As Keegan worked himself up, I saw the boat tremble...
“...That little bucket of snots can bite the back of me bollocks, running her cake hole like that to Keegan McDonough.”
Slowly, the battered old tub began to rise...
“She sounds like Arthur Guinness talking. That wee bowsie’s Blarney ain’t worth a bucket of brown trouts, and she can kiss my gooter with all her guff.”
...Now the boat hovered two feet above the sea now, water dripping off the hull and pouring out from the bilge through the hole in her side...
“A tyre biting wagon she is, playing the turf accountant with me? Why, the slawly brasser must be mad as a box of frogs to think she’ll win so much as a handful of shrapnel, betting against the luckiest Leprechaun in all the Emerald Isle.”
As the draining water emptied, Keegan opened his eyes, and grinned with pride. “Ha ha, you unbelieving infidels! Gobsmacked you are, and twice as poor!”
“...and worth every penny,” whispered Brann, winking at Katie and me.
“Ace move, Katie,” I told her, under my breath.
“Oh, wait!” Keegan crowed. “What’s that Keegan? Oh… you have an even better idea, eh?” And, with the boat hovering in the air, he gently directed it toward the beach. “Say what? Oh, put her in drydock, make it easier to fix up that hole. By Golly, I think you’re right again!”
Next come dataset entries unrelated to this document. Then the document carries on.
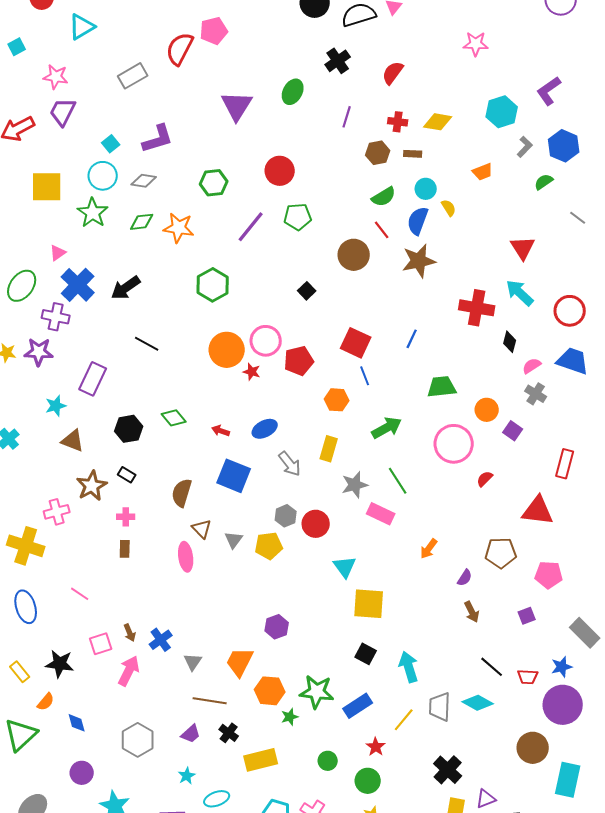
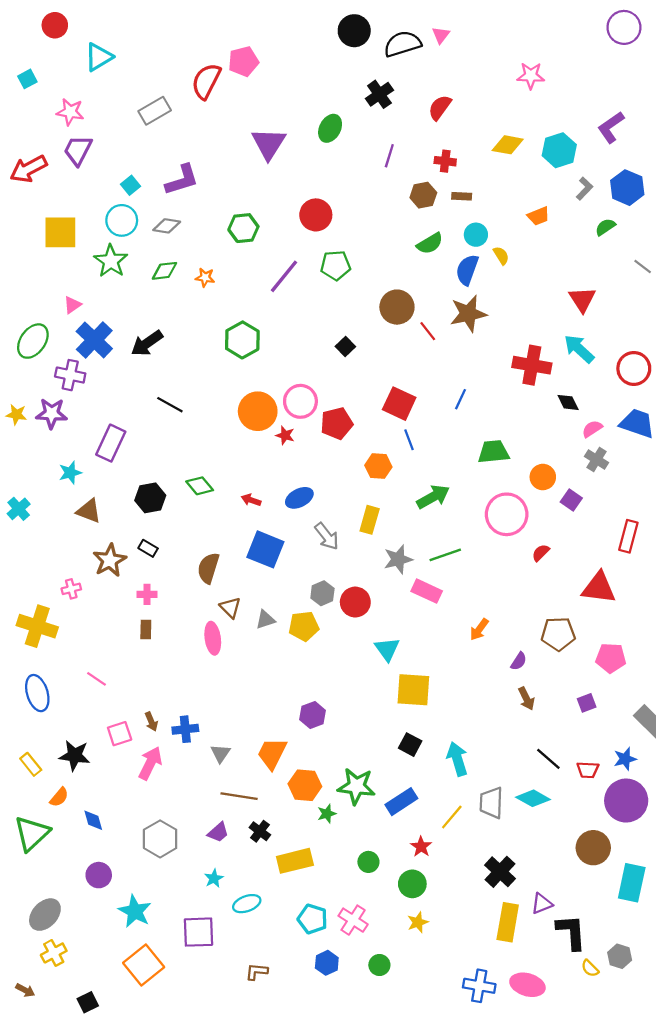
yellow diamond: (438, 122) -> (508, 145), moved
orange star: (179, 228) -> (205, 277), size x0.6
red line: (382, 230) -> (428, 331), moved
black diamond: (510, 342) -> (568, 402), turned -40
green line: (398, 481) -> (445, 555), turned -76
pink cross: (57, 512) -> (71, 589), size x0.7
gray triangle: (234, 540) -> (265, 620), turned 36
blue cross: (161, 640) -> (185, 729), turned 30

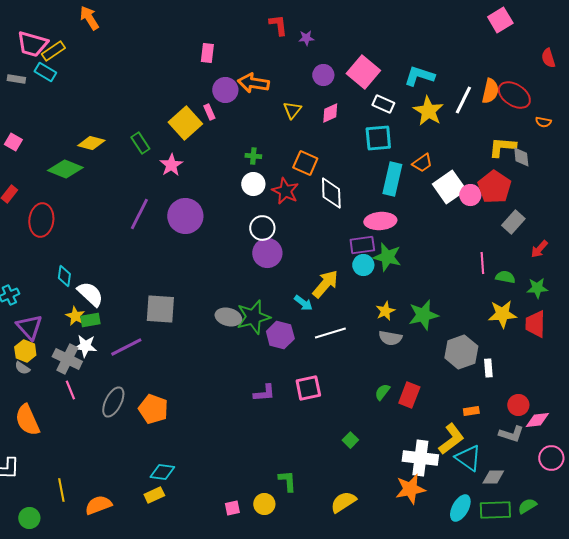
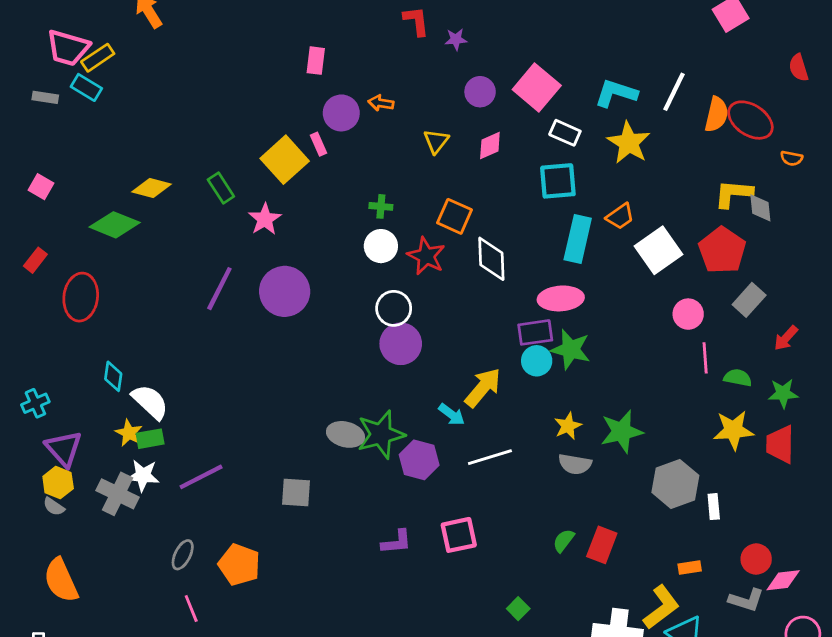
orange arrow: (253, 83) -> (381, 103), size x0.6
white line: (463, 100) -> (674, 92), moved
pink circle: (470, 195) -> (688, 314), moved
gray square: (160, 309) -> (296, 492), moved, size x0.7
pink line: (70, 390) -> (191, 609), moved
gray ellipse: (113, 402) -> (183, 555), size x0.7

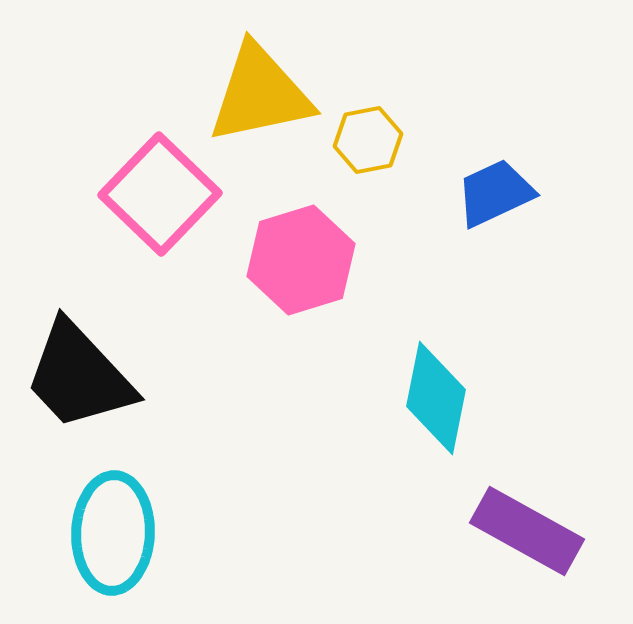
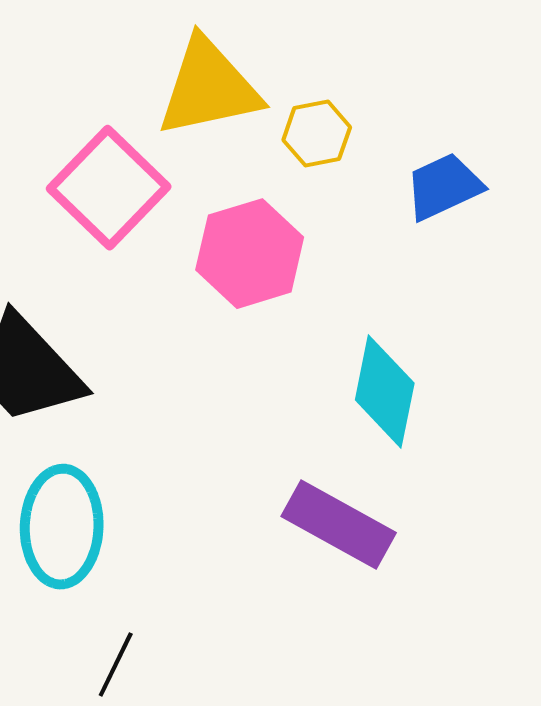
purple rectangle: (527, 531) -> (339, 525), moved

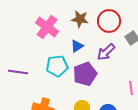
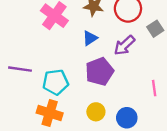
cyan pentagon: (57, 66) -> (56, 82), moved

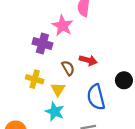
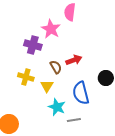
red arrow: (88, 60) -> (74, 60), turned -35
cyan star: (55, 112) -> (57, 107), moved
And with all the skill required to handle a giant, floating balloon shaped like a turkey in the Macy’s Parade, he maneuvered the boat over the sand, and softly put it down, so that the hole was completely accessible, and an easy reach for patching. Beaming with pride, he took such pleasure rubbing it in. “What’d I tell ya? Never ever bet against a Leprechaun!”
Right. Unless you want to make him give it everything he’s got...
With the boat on the beach, Brann was inspecting the damage to the hull frowning at the big, jagged hole punched into the side. Keegan was on board, scrounging for whatever tools and materials he could find.
“Looks pretty bad, huh?” I asked Brann.
He turned, and gave me an almost fatherly kiss on the forehead. “Keira, I promise you. We will get you off this island tonight.”
“Or die trying?” I replied.
Katie slugged my arm (the good one, at least). “Just what we need. The power of positive thinking.”
“Sorry,” I said. I tried making a ‘positive thinking’ expression.
“What’s wrong?” asked Katie. “You eat some bad fruit back in the woods there? You look like you’re about to fart me off the island.”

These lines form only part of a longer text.